--- RECORDS PROVIDED Enclosed Below ---
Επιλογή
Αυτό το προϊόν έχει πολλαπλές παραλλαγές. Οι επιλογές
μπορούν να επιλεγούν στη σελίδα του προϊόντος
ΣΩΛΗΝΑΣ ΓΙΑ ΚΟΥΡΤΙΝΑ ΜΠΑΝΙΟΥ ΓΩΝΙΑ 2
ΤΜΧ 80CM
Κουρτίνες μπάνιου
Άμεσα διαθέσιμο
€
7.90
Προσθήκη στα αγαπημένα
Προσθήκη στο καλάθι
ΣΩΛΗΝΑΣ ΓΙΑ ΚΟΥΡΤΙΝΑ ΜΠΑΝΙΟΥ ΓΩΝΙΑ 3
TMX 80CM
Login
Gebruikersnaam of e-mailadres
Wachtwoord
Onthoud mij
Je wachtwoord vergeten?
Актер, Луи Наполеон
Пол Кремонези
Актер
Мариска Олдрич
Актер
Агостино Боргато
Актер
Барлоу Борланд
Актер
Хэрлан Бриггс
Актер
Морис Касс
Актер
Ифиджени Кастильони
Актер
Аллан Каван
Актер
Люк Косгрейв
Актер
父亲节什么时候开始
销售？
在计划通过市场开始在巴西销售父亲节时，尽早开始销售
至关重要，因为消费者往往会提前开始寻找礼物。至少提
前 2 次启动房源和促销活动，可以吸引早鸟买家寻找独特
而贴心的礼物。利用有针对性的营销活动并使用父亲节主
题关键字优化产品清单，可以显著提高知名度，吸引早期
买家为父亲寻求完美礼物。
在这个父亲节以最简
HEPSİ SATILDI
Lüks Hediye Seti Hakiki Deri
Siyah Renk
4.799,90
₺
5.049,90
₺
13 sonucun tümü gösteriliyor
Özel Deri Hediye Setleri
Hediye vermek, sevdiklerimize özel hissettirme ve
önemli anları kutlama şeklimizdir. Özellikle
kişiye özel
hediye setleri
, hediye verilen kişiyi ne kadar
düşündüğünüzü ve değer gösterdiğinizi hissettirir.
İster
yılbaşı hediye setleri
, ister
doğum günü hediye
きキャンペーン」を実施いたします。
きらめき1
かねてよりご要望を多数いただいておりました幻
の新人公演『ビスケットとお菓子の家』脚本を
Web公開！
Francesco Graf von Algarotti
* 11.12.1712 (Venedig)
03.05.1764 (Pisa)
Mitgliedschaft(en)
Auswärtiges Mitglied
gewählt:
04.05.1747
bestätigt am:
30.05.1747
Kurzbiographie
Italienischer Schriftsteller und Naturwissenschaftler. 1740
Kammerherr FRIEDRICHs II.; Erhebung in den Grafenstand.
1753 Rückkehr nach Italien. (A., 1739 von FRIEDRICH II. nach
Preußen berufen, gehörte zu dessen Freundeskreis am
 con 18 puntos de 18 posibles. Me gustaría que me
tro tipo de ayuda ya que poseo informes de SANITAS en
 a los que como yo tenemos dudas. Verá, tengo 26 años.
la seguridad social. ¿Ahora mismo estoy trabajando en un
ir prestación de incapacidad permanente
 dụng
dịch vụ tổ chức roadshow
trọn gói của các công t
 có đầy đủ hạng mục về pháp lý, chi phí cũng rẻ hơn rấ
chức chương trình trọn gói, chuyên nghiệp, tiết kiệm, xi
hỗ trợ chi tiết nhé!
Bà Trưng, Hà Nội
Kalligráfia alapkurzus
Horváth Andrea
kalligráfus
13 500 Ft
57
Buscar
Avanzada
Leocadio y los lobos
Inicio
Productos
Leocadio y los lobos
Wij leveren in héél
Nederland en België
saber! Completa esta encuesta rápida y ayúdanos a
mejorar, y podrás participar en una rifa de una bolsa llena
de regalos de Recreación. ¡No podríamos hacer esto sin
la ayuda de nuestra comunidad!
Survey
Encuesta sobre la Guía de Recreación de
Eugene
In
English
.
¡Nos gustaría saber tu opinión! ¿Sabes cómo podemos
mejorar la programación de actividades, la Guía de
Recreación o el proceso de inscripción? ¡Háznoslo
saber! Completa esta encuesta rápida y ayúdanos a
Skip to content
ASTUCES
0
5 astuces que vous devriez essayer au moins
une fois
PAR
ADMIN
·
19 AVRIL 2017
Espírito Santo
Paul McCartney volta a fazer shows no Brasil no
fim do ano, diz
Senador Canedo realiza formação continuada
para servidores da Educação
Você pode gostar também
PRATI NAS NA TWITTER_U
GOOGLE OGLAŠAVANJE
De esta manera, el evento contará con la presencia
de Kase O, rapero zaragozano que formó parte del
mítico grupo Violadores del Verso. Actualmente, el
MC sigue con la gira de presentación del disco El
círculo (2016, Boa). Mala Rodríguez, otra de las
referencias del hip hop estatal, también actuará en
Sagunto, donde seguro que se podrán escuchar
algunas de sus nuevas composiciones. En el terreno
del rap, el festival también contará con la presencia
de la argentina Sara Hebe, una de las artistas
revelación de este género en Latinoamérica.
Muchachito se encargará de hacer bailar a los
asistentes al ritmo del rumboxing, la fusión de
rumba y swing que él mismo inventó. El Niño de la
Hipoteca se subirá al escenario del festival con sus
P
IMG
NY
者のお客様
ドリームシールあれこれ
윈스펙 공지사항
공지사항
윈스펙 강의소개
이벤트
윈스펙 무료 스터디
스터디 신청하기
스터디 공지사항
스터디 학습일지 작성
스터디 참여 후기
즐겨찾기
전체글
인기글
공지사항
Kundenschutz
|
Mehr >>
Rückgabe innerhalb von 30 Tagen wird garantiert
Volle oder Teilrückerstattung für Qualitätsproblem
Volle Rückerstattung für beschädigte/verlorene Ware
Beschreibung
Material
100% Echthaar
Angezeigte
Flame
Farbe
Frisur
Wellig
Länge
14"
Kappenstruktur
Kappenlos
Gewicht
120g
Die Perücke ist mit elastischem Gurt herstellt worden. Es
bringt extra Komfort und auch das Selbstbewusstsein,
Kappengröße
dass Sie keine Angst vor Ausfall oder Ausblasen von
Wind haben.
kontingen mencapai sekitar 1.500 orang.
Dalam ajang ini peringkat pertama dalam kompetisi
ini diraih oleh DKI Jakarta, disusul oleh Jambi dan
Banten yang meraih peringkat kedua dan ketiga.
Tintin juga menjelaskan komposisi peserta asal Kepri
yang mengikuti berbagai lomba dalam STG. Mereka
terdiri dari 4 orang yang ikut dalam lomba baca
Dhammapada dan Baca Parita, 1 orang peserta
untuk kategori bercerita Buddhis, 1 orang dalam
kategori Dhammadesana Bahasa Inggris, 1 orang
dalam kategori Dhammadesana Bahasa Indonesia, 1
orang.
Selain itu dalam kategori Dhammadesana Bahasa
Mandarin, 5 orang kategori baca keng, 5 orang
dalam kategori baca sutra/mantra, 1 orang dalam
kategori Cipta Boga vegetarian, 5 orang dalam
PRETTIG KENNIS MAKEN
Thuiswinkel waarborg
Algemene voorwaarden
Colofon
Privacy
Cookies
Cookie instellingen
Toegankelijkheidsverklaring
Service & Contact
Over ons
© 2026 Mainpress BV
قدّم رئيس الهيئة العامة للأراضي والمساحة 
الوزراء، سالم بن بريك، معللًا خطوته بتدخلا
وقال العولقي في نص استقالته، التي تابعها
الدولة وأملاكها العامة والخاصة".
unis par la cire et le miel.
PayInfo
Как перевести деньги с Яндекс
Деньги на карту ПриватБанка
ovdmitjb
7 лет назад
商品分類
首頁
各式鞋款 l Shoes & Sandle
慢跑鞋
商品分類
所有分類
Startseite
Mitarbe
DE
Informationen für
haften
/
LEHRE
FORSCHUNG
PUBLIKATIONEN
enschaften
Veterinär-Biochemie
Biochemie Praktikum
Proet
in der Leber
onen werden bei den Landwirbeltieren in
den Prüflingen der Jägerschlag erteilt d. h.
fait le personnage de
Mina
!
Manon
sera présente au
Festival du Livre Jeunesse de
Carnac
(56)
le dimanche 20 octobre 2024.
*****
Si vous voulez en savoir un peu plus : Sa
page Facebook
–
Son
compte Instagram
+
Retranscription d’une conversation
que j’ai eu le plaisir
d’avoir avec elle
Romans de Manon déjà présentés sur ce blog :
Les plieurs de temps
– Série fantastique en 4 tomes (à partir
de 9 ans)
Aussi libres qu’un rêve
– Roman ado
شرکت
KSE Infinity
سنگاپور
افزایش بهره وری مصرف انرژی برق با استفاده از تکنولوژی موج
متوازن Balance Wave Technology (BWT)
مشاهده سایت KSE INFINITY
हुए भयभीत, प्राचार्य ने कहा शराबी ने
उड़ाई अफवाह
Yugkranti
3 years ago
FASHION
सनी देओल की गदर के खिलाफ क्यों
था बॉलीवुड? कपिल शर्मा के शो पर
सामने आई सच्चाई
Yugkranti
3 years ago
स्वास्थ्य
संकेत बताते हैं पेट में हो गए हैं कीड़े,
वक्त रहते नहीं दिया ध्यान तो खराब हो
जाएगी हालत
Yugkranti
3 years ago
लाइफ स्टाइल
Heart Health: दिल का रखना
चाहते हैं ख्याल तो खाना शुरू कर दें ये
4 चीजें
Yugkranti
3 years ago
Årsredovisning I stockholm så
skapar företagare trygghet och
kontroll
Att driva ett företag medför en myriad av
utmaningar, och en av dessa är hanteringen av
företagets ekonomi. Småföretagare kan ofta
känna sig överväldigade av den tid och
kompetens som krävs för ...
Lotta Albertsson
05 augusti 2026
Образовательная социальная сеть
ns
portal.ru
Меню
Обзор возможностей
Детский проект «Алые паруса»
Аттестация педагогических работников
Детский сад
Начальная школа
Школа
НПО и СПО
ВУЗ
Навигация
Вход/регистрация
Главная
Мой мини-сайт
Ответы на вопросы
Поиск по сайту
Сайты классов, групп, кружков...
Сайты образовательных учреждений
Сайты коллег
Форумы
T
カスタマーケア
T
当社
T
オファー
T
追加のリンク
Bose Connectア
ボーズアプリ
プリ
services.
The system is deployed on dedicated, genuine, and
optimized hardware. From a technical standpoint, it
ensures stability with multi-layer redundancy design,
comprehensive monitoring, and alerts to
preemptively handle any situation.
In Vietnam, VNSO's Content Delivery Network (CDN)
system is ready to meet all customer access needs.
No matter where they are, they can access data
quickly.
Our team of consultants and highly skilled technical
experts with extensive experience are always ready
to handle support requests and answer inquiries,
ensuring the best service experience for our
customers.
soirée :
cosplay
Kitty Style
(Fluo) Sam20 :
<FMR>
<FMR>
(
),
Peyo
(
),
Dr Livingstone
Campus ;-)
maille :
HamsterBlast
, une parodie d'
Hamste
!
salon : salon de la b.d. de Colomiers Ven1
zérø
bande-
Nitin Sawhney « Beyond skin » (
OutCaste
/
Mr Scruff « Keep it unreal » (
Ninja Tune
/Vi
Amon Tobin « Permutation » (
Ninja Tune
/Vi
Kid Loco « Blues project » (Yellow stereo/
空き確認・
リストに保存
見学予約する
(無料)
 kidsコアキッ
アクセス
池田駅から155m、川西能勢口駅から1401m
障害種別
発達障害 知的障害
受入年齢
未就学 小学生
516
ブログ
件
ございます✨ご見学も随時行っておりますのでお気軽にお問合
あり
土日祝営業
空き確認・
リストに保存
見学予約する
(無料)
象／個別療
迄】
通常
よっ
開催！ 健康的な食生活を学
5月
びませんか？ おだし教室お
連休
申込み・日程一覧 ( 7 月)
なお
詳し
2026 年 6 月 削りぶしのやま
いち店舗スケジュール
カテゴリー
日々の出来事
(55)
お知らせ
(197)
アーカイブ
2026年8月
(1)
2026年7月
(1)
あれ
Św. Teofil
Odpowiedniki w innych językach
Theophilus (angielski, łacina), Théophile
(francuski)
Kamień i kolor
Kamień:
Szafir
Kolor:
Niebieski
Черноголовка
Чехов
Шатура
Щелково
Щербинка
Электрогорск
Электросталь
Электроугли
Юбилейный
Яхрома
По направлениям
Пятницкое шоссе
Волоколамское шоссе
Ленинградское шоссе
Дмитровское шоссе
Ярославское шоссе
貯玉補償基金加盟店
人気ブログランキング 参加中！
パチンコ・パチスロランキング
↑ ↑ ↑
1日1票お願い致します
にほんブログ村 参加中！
--- End of Enclosed RECORDS PROVIDED ---
Go to the line with "yılbaşı hediye setleri" in the entries above and repeat every line from there through the line with "fim do ano, diz", exactly and with no other text.

▶ WRITTEN RESPONSE
yılbaşı hediye setleri
, ister
doğum günü hediye
きキャンペーン」を実施いたします。
きらめき1
かねてよりご要望を多数いただいておりました幻
の新人公演『ビスケットとお菓子の家』脚本を
Web公開！
Francesco Graf von Algarotti
* 11.12.1712 (Venedig)
03.05.1764 (Pisa)
Mitgliedschaft(en)
Auswärtiges Mitglied
gewählt:
04.05.1747
bestätigt am:
30.05.1747
Kurzbiographie
Italienischer Schriftsteller und Naturwissenschaftler. 1740
Kammerherr FRIEDRICHs II.; Erhebung in den Grafenstand.
1753 Rückkehr nach Italien. (A., 1739 von FRIEDRICH II. nach
Preußen berufen, gehörte zu dessen Freundeskreis am
 con 18 puntos de 18 posibles. Me gustaría que me
tro tipo de ayuda ya que poseo informes de SANITAS en
 a los que como yo tenemos dudas. Verá, tengo 26 años.
la seguridad social. ¿Ahora mismo estoy trabajando en un
ir prestación de incapacidad permanente
 dụng
dịch vụ tổ chức roadshow
trọn gói của các công t
 có đầy đủ hạng mục về pháp lý, chi phí cũng rẻ hơn rấ
chức chương trình trọn gói, chuyên nghiệp, tiết kiệm, xi
hỗ trợ chi tiết nhé!
Bà Trưng, Hà Nội
Kalligráfia alapkurzus
Horváth Andrea
kalligráfus
13 500 Ft
57
Buscar
Avanzada
Leocadio y los lobos
Inicio
Productos
Leocadio y los lobos
Wij leveren in héél
Nederland en België
saber! Completa esta encuesta rápida y ayúdanos a
mejorar, y podrás participar en una rifa de una bolsa llena
de regalos de Recreación. ¡No podríamos hacer esto sin
la ayuda de nuestra comunidad!
Survey
Encuesta sobre la Guía de Recreación de
Eugene
In
English
.
¡Nos gustaría saber tu opinión! ¿Sabes cómo podemos
mejorar la programación de actividades, la Guía de
Recreación o el proceso de inscripción? ¡Háznoslo
saber! Completa esta encuesta rápida y ayúdanos a
Skip to content
ASTUCES
0
5 astuces que vous devriez essayer au moins
une fois
PAR
ADMIN
·
19 AVRIL 2017
Espírito Santo
Paul McCartney volta a fazer shows no Brasil no
fim do ano, diz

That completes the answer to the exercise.